> _Exercise aim_
Repeat exactly, and only, the lines of the entries below from the one with "21 enero, 2016" through the one with "EBC มุ่งมั่นที", both ends included.
--- Extracted information Enclosed Below ---
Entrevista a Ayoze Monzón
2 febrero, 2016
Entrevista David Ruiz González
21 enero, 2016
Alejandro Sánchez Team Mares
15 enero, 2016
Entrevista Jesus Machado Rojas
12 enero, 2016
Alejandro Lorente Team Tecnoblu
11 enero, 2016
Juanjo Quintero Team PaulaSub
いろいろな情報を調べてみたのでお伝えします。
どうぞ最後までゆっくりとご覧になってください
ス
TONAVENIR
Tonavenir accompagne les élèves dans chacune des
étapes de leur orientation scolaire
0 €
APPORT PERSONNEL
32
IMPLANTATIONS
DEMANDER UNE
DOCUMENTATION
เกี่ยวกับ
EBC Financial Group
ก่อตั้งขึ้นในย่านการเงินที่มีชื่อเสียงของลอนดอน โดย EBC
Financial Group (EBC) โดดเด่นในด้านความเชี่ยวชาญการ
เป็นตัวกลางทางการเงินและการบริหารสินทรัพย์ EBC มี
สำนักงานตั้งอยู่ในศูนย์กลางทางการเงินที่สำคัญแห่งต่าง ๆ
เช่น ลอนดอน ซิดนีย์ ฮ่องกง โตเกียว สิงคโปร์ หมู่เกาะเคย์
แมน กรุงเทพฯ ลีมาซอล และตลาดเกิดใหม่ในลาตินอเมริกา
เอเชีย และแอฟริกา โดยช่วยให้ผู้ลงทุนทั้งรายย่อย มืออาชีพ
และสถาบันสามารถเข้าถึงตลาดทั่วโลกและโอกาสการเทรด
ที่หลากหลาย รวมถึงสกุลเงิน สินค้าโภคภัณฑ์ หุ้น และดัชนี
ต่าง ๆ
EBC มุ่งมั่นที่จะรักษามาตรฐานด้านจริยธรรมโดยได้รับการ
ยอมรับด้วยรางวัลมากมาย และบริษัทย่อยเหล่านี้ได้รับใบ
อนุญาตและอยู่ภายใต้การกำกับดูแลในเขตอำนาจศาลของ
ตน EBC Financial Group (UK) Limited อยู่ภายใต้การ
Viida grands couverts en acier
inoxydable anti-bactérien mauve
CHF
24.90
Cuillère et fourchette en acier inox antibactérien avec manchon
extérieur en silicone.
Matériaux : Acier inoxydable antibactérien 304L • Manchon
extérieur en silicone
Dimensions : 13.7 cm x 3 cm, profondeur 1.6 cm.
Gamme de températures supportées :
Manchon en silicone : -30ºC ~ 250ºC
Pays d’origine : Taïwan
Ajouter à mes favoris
--- End of Enclosed Extracted information ---
--- Extracted information Enclosed Below ---
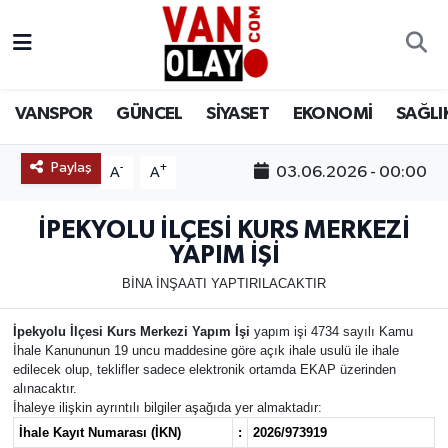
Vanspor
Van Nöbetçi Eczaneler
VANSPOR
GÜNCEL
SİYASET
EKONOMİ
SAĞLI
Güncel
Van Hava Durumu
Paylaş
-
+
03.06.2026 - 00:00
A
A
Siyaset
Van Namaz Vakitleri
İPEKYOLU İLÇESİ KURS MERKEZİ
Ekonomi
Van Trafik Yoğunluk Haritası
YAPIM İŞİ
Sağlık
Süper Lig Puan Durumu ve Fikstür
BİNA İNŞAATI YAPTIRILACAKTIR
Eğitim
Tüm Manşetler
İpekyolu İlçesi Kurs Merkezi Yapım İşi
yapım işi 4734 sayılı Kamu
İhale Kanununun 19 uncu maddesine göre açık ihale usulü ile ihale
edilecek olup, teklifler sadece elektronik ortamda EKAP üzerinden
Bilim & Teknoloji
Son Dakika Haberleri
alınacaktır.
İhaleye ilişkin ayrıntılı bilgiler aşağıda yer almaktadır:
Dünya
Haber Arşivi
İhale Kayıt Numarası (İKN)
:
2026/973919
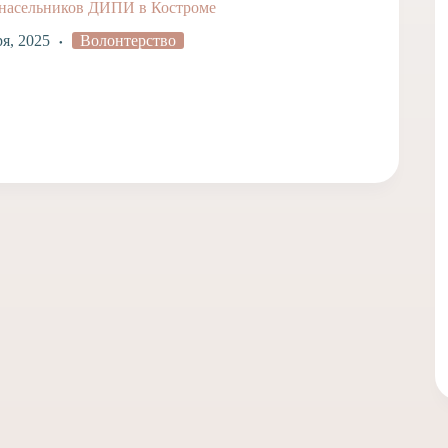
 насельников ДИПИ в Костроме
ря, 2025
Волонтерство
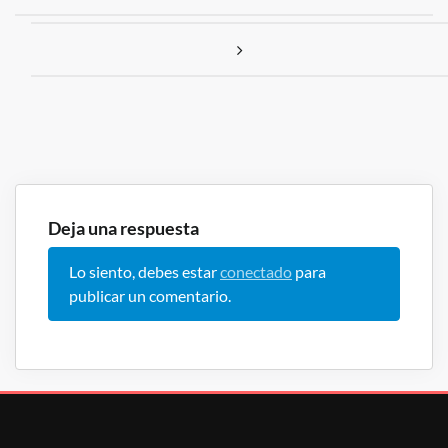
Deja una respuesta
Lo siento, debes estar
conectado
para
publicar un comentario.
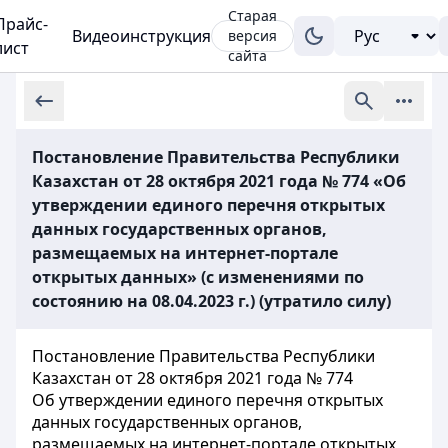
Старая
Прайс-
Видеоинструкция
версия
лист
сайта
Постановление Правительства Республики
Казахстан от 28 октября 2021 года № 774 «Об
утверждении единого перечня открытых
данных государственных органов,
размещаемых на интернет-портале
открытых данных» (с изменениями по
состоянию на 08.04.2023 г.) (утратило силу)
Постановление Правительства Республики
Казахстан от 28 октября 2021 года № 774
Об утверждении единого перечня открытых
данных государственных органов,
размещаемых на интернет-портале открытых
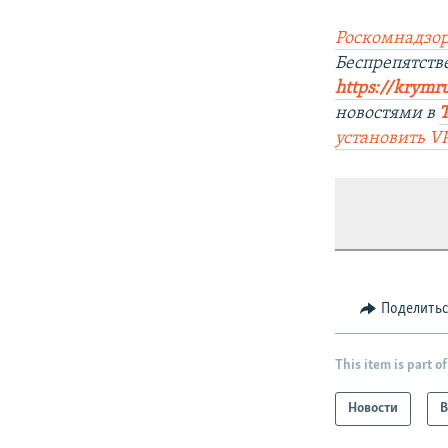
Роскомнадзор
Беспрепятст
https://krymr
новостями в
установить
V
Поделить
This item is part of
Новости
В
--- End of Enclosed Extracted information ---
> _Written response_
21 enero, 2016
Alejandro Sánchez Team Mares
15 enero, 2016
Entrevista Jesus Machado Rojas
12 enero, 2016
Alejandro Lorente Team Tecnoblu
11 enero, 2016
Juanjo Quintero Team PaulaSub
いろいろな情報を調べてみたのでお伝えします。
どうぞ最後までゆっくりとご覧になってください
ス
TONAVENIR
Tonavenir accompagne les élèves dans chacune des
étapes de leur orientation scolaire
0 €
APPORT PERSONNEL
32
IMPLANTATIONS
DEMANDER UNE
DOCUMENTATION
เกี่ยวกับ
EBC Financial Group
ก่อตั้งขึ้นในย่านการเงินที่มีชื่อเสียงของลอนดอน โดย EBC
Financial Group (EBC) โดดเด่นในด้านความเชี่ยวชาญการ
เป็นตัวกลางทางการเงินและการบริหารสินทรัพย์ EBC มี
สำนักงานตั้งอยู่ในศูนย์กลางทางการเงินที่สำคัญแห่งต่าง ๆ
เช่น ลอนดอน ซิดนีย์ ฮ่องกง โตเกียว สิงคโปร์ หมู่เกาะเคย์
แมน กรุงเทพฯ ลีมาซอล และตลาดเกิดใหม่ในลาตินอเมริกา
เอเชีย และแอฟริกา โดยช่วยให้ผู้ลงทุนทั้งรายย่อย มืออาชีพ
และสถาบันสามารถเข้าถึงตลาดทั่วโลกและโอกาสการเทรด
ที่หลากหลาย รวมถึงสกุลเงิน สินค้าโภคภัณฑ์ หุ้น และดัชนี
ต่าง ๆ
EBC มุ่งมั่นที่จะรักษามาตรฐานด้านจริยธรรมโดยได้รับการ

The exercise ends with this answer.